When preparing for large temporary and semi-temporary mass gatherings and events, both private and open to the general public, protective security measures should be considered as part of the overall operation to ensure that the event is safe and secure for all. Even if the event is being held at a permanent facility with established security systems in place, supplementary measures might be necessary to mitigate a different risk profile associated with the event.
Agreement and awareness of protective security governance, roles and responsibilities is key to the deployment of effective protective security at all events, particularly large events. This must include the roles and responsibilities of all stakeholders, both internal (eg venue operator, guard force) and external (eg police, HMG, OGDs), involved in the provision of protective security for the event and must reflect the different stages of the event, eg:
- Build phase
- Pre-operational phase (eg final preparation/rehearsal/readiness)
- Operational phase
- Post event/decommissioning phase
A threat, vulnerability and risk assessment (TVRA) specific to the event (and its location) should be used as the basis for determining the protective security requirements and identifying appropriate protective security measures. Note that the temporary nature of an event may mean that a different mix of security measures may be appropriate compared to a more permanent site, for example it might be more cost-effective to increase the size of the guard force rather than install more permanent technological solutions. Security measures should be specific to the risks associated with each phase of the event.
While event organisers will often pay particular attention to priorities such as ensuring crowd safety and a positive visitor experience, it is helpful to regard effective and efficient security measures as a key enabler.

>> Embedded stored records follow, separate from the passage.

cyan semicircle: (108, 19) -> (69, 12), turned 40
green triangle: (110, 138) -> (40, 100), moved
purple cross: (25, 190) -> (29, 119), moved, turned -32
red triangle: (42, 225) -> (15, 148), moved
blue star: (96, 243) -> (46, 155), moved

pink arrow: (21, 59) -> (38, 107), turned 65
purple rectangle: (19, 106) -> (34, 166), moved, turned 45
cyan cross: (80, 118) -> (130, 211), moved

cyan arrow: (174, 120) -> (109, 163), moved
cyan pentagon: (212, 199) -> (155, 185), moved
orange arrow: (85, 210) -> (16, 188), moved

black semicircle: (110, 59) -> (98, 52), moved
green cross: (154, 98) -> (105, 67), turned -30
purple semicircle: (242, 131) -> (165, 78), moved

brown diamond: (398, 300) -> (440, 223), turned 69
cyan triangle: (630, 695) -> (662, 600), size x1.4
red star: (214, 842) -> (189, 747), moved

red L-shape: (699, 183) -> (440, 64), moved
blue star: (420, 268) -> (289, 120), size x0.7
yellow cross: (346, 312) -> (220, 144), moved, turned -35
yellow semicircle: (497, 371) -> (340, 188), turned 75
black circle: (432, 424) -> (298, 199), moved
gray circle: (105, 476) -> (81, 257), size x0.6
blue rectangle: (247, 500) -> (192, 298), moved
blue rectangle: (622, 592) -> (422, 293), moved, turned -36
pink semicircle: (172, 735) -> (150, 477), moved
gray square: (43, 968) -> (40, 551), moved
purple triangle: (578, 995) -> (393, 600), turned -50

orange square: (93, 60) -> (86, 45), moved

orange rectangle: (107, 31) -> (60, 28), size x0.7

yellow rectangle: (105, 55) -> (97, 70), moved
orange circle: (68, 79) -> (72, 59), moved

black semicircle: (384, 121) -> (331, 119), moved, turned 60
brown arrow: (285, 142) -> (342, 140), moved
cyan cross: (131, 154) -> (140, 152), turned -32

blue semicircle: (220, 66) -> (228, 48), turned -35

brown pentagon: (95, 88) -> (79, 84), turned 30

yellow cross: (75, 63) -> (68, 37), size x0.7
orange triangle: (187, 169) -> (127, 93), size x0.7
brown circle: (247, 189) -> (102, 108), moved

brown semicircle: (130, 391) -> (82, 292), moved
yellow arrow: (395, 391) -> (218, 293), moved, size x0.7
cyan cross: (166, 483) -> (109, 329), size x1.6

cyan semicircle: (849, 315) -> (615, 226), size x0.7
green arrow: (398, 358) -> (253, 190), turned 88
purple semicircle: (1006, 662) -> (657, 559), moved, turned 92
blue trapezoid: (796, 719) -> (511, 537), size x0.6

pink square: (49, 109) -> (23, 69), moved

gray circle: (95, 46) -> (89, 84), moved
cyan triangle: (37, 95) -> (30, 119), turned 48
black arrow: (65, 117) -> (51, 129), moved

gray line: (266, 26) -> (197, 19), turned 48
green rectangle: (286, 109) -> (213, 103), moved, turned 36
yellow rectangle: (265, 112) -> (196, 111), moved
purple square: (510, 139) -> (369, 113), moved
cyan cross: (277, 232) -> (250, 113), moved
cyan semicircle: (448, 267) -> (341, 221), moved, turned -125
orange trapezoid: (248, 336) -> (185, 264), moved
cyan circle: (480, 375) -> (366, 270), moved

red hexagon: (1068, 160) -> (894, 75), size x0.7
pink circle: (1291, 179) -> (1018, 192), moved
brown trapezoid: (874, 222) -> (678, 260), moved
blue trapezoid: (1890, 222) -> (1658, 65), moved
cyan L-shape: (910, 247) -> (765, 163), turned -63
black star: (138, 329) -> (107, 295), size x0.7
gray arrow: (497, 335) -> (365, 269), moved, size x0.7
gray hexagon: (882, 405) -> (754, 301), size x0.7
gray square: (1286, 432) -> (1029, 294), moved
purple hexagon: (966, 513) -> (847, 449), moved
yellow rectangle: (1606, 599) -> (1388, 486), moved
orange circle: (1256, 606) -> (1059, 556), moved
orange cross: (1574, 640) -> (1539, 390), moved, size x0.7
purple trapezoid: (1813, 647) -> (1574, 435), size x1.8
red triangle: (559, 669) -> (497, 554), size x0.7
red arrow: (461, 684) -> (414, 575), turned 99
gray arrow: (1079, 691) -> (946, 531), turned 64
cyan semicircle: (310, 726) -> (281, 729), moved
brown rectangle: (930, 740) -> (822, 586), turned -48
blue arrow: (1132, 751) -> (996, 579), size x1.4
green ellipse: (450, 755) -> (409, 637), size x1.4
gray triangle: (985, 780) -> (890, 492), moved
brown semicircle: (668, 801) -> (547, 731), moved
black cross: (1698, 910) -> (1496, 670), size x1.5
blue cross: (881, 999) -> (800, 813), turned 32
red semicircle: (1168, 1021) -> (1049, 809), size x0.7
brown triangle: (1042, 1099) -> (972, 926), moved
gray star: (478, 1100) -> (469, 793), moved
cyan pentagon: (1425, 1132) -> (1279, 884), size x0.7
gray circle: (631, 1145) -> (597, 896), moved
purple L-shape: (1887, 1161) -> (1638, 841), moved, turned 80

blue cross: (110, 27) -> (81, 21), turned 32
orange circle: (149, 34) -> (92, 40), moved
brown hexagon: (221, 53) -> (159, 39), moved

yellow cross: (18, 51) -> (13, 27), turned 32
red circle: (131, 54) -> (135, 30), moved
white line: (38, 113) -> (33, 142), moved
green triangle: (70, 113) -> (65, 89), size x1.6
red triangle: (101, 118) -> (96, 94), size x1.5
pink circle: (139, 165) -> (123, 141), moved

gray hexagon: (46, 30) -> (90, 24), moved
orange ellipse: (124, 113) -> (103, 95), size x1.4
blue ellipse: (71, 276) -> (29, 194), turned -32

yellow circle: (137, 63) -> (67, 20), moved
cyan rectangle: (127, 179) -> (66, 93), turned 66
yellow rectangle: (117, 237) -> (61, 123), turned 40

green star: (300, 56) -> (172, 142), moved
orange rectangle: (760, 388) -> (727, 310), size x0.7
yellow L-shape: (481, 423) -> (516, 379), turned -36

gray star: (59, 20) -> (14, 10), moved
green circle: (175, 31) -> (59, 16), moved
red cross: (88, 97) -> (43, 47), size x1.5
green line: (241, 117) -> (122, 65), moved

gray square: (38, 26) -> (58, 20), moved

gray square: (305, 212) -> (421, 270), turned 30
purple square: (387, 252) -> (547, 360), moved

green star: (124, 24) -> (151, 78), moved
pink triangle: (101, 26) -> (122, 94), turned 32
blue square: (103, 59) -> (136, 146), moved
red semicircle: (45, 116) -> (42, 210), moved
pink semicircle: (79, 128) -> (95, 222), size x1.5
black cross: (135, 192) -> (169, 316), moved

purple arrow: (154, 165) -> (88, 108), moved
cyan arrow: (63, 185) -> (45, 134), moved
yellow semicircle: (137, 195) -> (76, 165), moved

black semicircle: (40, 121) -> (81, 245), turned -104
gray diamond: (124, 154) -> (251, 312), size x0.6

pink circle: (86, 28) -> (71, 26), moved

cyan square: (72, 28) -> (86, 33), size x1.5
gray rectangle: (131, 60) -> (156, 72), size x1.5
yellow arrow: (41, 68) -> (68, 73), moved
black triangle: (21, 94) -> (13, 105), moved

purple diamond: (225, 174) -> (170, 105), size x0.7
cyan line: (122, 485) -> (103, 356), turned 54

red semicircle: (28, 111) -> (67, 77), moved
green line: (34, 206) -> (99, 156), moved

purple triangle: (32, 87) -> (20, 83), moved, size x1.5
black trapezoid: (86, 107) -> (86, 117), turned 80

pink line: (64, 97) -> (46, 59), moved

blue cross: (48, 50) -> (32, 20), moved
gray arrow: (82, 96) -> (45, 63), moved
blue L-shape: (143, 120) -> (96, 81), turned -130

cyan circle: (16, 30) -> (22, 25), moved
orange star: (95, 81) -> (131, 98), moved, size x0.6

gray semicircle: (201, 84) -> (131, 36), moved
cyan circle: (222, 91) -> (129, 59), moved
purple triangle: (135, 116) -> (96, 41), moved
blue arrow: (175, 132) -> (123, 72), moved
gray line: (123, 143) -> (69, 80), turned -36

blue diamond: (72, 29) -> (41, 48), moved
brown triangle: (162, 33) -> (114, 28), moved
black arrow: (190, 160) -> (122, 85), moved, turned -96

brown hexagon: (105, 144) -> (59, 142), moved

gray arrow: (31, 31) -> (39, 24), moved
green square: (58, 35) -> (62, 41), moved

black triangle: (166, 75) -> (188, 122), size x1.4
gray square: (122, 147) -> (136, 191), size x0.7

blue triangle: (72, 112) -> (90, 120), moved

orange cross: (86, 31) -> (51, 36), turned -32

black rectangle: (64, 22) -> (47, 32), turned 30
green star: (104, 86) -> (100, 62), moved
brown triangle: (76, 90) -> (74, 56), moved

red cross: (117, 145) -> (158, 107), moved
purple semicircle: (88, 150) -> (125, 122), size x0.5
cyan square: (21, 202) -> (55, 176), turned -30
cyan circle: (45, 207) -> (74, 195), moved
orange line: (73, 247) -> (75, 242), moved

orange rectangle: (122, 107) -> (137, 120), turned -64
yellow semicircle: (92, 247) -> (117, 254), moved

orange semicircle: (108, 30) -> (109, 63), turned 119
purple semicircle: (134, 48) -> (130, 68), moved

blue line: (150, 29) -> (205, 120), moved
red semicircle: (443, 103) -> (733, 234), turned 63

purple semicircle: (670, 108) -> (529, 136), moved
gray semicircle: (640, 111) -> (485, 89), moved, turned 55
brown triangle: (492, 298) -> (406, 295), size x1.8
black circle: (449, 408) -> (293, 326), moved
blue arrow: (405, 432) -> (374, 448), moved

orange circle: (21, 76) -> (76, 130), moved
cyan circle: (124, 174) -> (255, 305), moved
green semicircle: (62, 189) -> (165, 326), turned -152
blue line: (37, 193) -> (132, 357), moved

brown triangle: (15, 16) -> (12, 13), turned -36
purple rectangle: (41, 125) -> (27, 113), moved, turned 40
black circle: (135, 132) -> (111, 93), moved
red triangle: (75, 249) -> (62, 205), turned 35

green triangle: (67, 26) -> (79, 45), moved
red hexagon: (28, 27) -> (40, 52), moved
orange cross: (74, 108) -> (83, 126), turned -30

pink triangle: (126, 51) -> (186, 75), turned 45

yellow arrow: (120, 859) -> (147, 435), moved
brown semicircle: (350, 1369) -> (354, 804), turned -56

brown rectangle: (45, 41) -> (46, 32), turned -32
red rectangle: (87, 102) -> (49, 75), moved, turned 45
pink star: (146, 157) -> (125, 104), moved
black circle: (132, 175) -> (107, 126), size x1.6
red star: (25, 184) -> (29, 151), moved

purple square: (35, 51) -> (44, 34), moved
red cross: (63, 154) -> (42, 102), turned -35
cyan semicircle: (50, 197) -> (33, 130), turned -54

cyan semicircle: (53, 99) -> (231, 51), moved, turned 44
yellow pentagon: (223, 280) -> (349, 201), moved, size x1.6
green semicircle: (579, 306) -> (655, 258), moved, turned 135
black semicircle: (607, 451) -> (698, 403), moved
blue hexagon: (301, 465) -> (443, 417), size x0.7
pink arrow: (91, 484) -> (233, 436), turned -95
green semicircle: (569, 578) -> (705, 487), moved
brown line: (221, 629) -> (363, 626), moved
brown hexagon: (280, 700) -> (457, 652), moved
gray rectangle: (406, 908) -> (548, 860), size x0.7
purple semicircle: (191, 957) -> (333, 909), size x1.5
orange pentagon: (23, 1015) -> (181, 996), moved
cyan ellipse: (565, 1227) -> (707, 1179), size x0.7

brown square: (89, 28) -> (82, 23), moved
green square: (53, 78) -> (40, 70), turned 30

Protective security measures, incorporating physical, personnel and cyber security, should seek to achieve the following:
- Deter adversaries from targeting the event
- Prevent prohibited items (especially those that could cause physical harm) from entering the venue(s) through effective search and screening
- Detect and delay any attempted attack and assist with its apprehension
- Not hinder the intended functioning of the venue
- Give visitors a sense of security while not appearing intimidating or oppressive
The development and implementation of a security communications strategy should start well before the event is scheduled to commence. This can be used to provide practical security information to visitors (eg what to expect upon arrival, what items are prohibited) as well as to deliver deterrence security messaging (eg ‘our security staff will be available throughout the venue and able to answer any questions you might have’).